:: Problem ::
The records beneath should be printed exactly, and the pictures are to be left out.
---------- Input
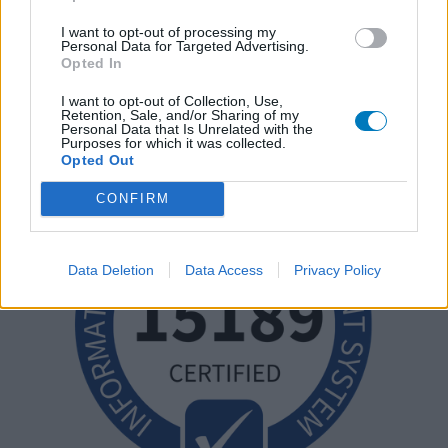
I want to opt-out of processing my
Personal Data for Targeted Advertising.
Opted In
I want to opt-out of Collection, Use,
Retention, Sale, and/or Sharing of my
Personal Data that Is Unrelated with the
Purposes for which it was collected.
Opted Out
CONFIRM
Data Deletion
Data Access
Privacy Policy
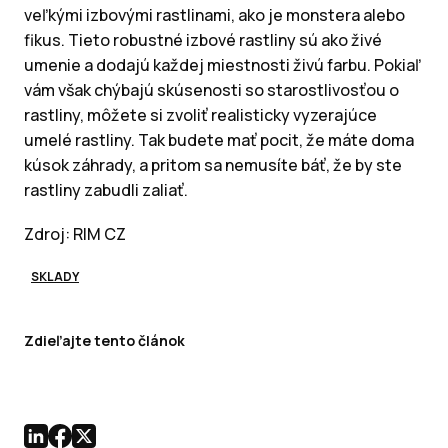
veľkými izbovými rastlinami, ako je monstera alebo
fikus. Tieto robustné izbové rastliny sú ako živé
umenie a dodajú každej miestnosti živú farbu. Pokiaľ
vám však chýbajú skúsenosti so starostlivosťou o
rastliny, môžete si zvoliť realisticky vyzerajúce
umelé rastliny. Tak budete mať pocit, že máte doma
kúsok záhrady, a pritom sa nemusíte báť, že by ste
rastliny zabudli zaliať.
Zdroj: RIM CZ
SKLADY
Zdieľajte tento článok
--------------------
:: Answer ::
I want to opt-out of processing my
Personal Data for Targeted Advertising.
Opted In
I want to opt-out of Collection, Use,
Retention, Sale, and/or Sharing of my
Personal Data that Is Unrelated with the
Purposes for which it was collected.
Opted Out
CONFIRM
Data Deletion
Data Access
Privacy Policy
veľkými izbovými rastlinami, ako je monstera alebo
fikus. Tieto robustné izbové rastliny sú ako živé
umenie a dodajú každej miestnosti živú farbu. Pokiaľ
vám však chýbajú skúsenosti so starostlivosťou o
rastliny, môžete si zvoliť realisticky vyzerajúce
umelé rastliny. Tak budete mať pocit, že máte doma
kúsok záhrady, a pritom sa nemusíte báť, že by ste
rastliny zabudli zaliať.
Zdroj: RIM CZ
SKLADY
Zdieľajte tento článok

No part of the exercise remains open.